When Mother Doesn't Know Best
I'm the youngest of three girls in my family. So naturally, I was last in line for a lot of things. And while most of my life's milestones were celebrated, I'd be lying if I said it didn't sometimes feel like it was just "old news" or overlooked altogether. I know my family loves me - there's no doubt in my mind about that - but in many ways, I've always been the "baby" of the family, even at 26.
Always a step behind. Less knowledgable. Less experienced. In constant need of guidance and direction from those who have already been there.
I was last to be born. Last to grow up. Last to date. Last to drive. Last to graduate. Last to move out. Last to marry...
But then the first to have a baby.
Brand new territory for us all.
I was well into my doula career when I got pregnant, so I knew what options were out there and I already had a pretty good idea of what I wanted to do concerning my birth and early parenting. And while I knew many of my choices were sure to be met with some confusion and disagreement from my family, I don't think I ever really expected to fall under the group of moms that had to deal with unsolicited advice and judgment from their relatives.
But I did.
I'm sure a lot of it comes from being the baby sister, the youngest daughter; simply still being seen as the least experienced member of the family, in need of correction from people who knew better. They mean well, and I get it.
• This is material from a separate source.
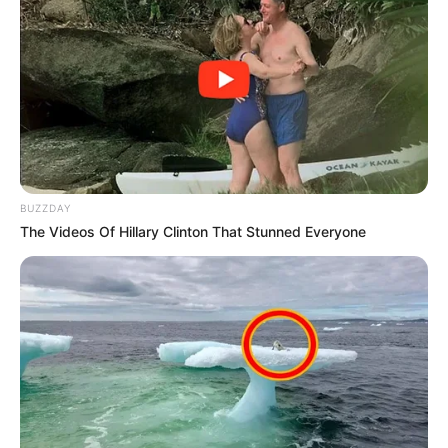
BUZZDAY
The Videos Of Hillary Clinton That Stunned Everyone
On a certain level, I guess I can even appreciate it.
But a lot of it is just your common case of "you're-not-doing-it-the-way-I-would-so-you-must-be-wrong." No human is free of guilt from having this thought; at some point, everyone has. It's normal. But it's not right.
When it comes to birthing and parenting your baby, mother (and sister and aunt and grandmother and neighbor and best friend and stranger in the store) doesn't always know best.
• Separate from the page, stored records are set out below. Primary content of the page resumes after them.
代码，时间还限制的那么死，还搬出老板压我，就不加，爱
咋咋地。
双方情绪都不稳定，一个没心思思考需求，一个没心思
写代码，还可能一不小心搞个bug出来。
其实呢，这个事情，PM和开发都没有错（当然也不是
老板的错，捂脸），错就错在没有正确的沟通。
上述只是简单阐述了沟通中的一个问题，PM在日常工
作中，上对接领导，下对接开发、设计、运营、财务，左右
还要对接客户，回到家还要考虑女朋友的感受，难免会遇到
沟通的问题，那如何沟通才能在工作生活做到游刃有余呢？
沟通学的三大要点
That's not to say that your friends and family don't ever have good input or seriously helpful and relieving advice. They often do, and that's something to be thankful for!
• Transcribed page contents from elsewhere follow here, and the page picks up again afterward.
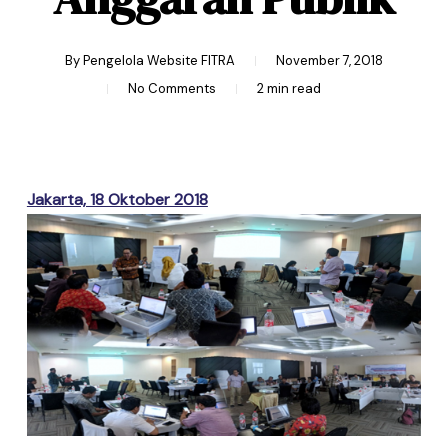
By
Pengelola Website FITRA
November 7, 2018
No Comments
2 min read
Jakarta, 18 Oktober 2018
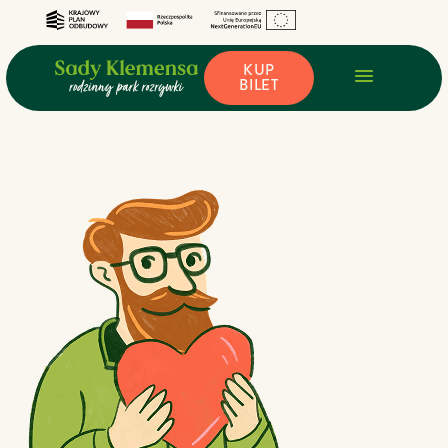
KUP
BILET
But in the end, the choice to do or not do; to implement or avoid; to listen or ignore... is yours, and yours alone.
It's not uncommon for people to tell new mothers that they're doing something wrong and try to "fix it". So to be a source of non-judgmental support for my clients - to tell them that they're not bad for wanting to do ABC; to tell them that they're not wrong for trying XYZ; to tell them that they're doing a great job - is a real gift, and one of my favorite things about my job. The help I offer isn't tainted with my own bias or preferences; it is based on and tailored to your specific goals.
So whether someone is gently suggesting a different way, or aggressively attempting to "set you straight", remember this: this is your baby, your family. Take what you get from others with a grain of salt. Unless it's just complete bull crap, in which case you can throw it out completely. ;)
This is YOUR milestone. Do what feels best to you. Do what works best for your unique circumstance. And do not let anyone tell you there's only one right way to do this baby-making, baby-birthing, baby-raising thing.
You're doing a GREAT job.
Have you had disagreements with loved ones concerning your birth and parenting choices? Did you do or say anything to help relieve the tension? We'd love to hear about your experience!